Final Word: NFC West

Five nuggets of knowledge about Week 16:

Mandatory viewing, optional running. The San Francisco 49ers and Seattle Seahawks will be showcasing throw-first quarterbacks with the ability to beat defenses with their legs as well. The 49ers' Colin Kaepernick has two 50-yard runs in fourth quarters of recent games. The Seahawks' Russell Wilson had 92 yards rushing and three rushing touchdowns last week, but his decisions from the option attack are what have given defenses the most trouble. Wilson has averaged 8.1 yards per carry on option runs over the past three games. Marshawn Lynch has averaged 13.0 yards on these plays over the same span. The 49ers have faced one zone-read play all season. They allowed 35 yards to the Buffalo Bills' Brad Smith on a Wildcat play in Week 5.
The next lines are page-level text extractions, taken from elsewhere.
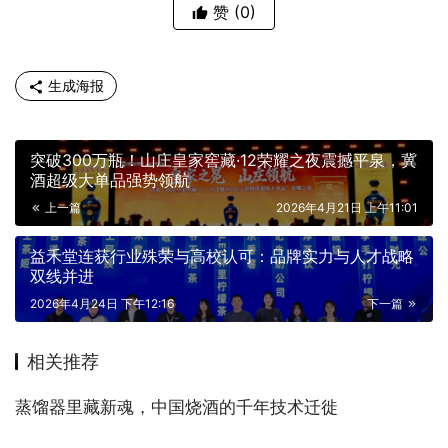
赞
(0)
生成海报
突破300万瓶！山庄皇家窖藏·12荣耀之夜震撼平泉，冀
酒超级大单品强势领航
上一篇
2026年4月21日 上午11:01
益禾堂连获行业殊荣与高校认可：品牌实力与人才战略
双线并进
2026年4月24日 下午12:16
下一篇
相关推荐
蒸馏器里藏新魂，中国烧酒的千年技术迁徙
Blowouts nice while they last. The Seahawks are the fourth team over the past 12 seasons to win back-to-back games by at least 33 points apiece. Their Week 16 opponent, San Francisco, accomplished the feat against Buffalo and the New York Jets earlier this season. Before that, only the 2005 Seahawks (Weeks 13-14) and 2002 Kansas City Chiefs (Weeks 13-14) had posted back-to-back blowouts of that magnitude since at least 2001. Nine total points have separated the Seahawks and 49ers in their two most recent matchups. A blowout appears unlikely for either team, in other words.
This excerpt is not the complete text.